To my mind, "invertible with respect to the tensor product" is already the correct definition of a line bundle, in full generality. If that isn't the definition you're using I assume you're using something like "locally free of rank $$1$$," so let me say something about this.

Intuitively you should think of a line bundle as literally a bundle of lines; that is, a bundle of $$1$$-dimensional vector spaces. (This is why line bundles have something to do with maps to projective spaces: projective spaces are, by definition, moduli spaces of lines.) Among vector spaces, $$1$$-dimensional vector spaces are precisely the invertible ones with respect to the tensor product, and so among, say, vector bundles, it should be plausible that line bundles are precisely the invertible ones as well.

One way to make this precise is to show that invertibility is a local condition, as follows.

Claim: Let $$M$$ be an $$\mathcal{O}_X$$-module on a locally ringed space $$(X, \mathcal{O}_X)$$. The following conditions on $$M$$ are equivalent:

1. The evaluation map $$M \otimes \text{Hom}(M, \mathcal{O}_X) \to \mathcal{O}_X$$ is an isomorphism.
2. $$M$$ is invertible.
3. $$M$$ is locally free of rank $$1$$.

Proof. $$1 \Rightarrow 2$$: $$\text{Hom}(M, \mathcal{O}_X)$$ supplies the inverse.
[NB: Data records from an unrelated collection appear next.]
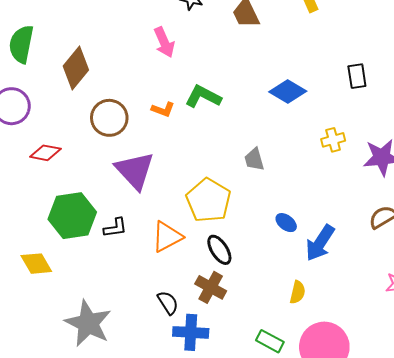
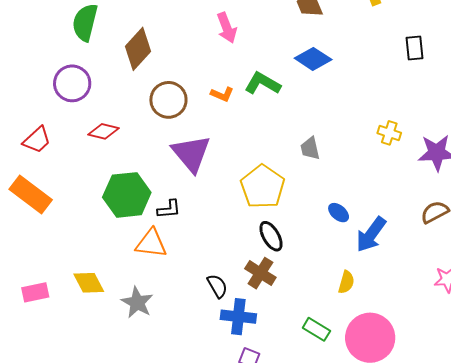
black rectangle: (357, 76) -> (415, 48), moved
blue diamond: (288, 92) -> (313, 59), moved
yellow cross: (333, 140) -> (389, 133), turned 30
orange triangle: (167, 237) -> (151, 243), moved, turned 32
yellow diamond: (36, 264) -> (89, 283), moved
gray star: (88, 323) -> (137, 302), size x0.7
$$2 \Rightarrow 3$$: Localization is monoidal, so the localization of an invertible module remains invertible. Invertible modules over a ring are finitely generated and projective (there are various ways to prove this), so over a local ring they are free; hence if $$M$$ is invertible then it is locally free. Since rank is multiplicative under tensor product, it is locally free of rank $$1$$.

$$3 \Rightarrow 1$$: whether a morphism of $$\mathcal{O}_X$$-modules is an isomorphism can be checked locally, and locally a free module of rank $$1$$ clearly satisfies the condition that the evaluation map is an isomorphism, since all three modules involved are free of rank $$1$$.

• Ah, sorry, I'm making an assumption about sheaf hom commuting with localization that doesn't hold in general. I think in $3 \Rightarrow 1$ you need to know that $M$ is locally finitely presented to know that sheaf hom commutes with localization, but that's true by assumption so things are still good. May 20, 2015 at 6:17

If I had to give a tl;dr to my incoherent drivel above, it would probably be as follows.

$V \otimes V^*$ has a canonical basis if and only if $V$ is $1$-dimensional. We have a circle. We draw the circle the opposite direction.